I will need to change the port number as shown below:
…and will be presented with the Jupyter Notebook screen
With the notebook server running, access to the terminal can be had by clicking New>Terminal as shown
Enter the following command if you would like to watch how the GPU is used during training of our models
watch -n 1 nvidia-smi
I suggest now opening the course-v3/nbs/dl1/lesson1-pets.ipynb notebook and run a few cells to verify the code is working
Once you get to the training part…
…you can switch over to the terminal tab to see if the GPU is being used by looking at the memory consumption
With fastaiv1 working with the exisiting notebooks, we can shut down the server and work on the fastaiv2 portion. Deactivate the fastaiv1 environment using
conda deactivate
6. Create the fastai2 environment
While still in the “repos” directory (create it if you did not do step 4) execute the following commands (from the fastai2 github page)

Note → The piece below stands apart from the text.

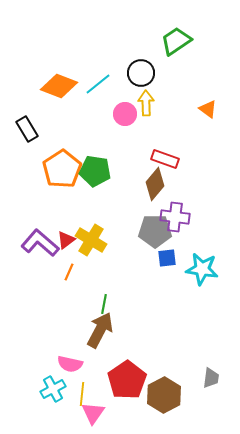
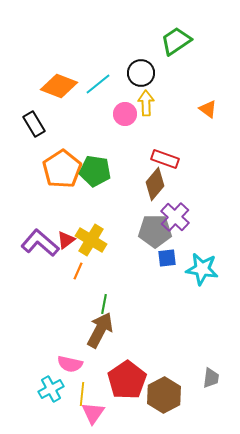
black rectangle: moved 7 px right, 5 px up
purple cross: rotated 36 degrees clockwise
orange line: moved 9 px right, 1 px up
cyan cross: moved 2 px left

git clone https://github.com/fastai/fastai2
cd fastai2
conda env create -f environment.yml
conda activate fastai2
7. Install fastai2 and its dependencies (from the github page)
Run the following commands:
pip install fastai2
pip install nbdev
nbdev_install_git_hooks
conda install pyarrow
pip install pydicom kornia opencv-python scikit-image
8. Test the fastai2 installation
Start the jupyter notebook. Since this is a different environment, you will have to enter the key/password like before. You should see the new fastai2 folder like shown below.
Open the notebook as shown below from the fastai2 folders. This is a similar notebook to the one tested before.
The key difference is that some of the learn
commands use the .to_fp16()
option. My 1080ti card and I believe the 20 series cards can use this method, but other 10 series cards cannot, so be careful just running these notebooks as is.
9. Get the course v4 notebooks
With the fastai2 installation validated, you can now get the notebooks being used in version 4 of the course. Stop the server and change back to the “repos” directory. Run the following command:
git clone https://github.com/fastai/course-v4
Trying to run the first notebook in the repo will result in some errors. You will need to install a few more dependencies (credit to @zerotosingularity ):
pip install graphviz
pip install azure
pip install azure-cognitiveservices-vision-computervision
pip install azure-cognitiveservices-search-websearch
pip install azure-cognitiveservices-search-imagesearch
pip install "ipywidgets>=7.5.1"
pip install sentencepiece
pip install scikit_learn
You should be able to restart the notebook server, and see the new directory. The first notebook should now run without errors.
I hope this helps people running a local installation.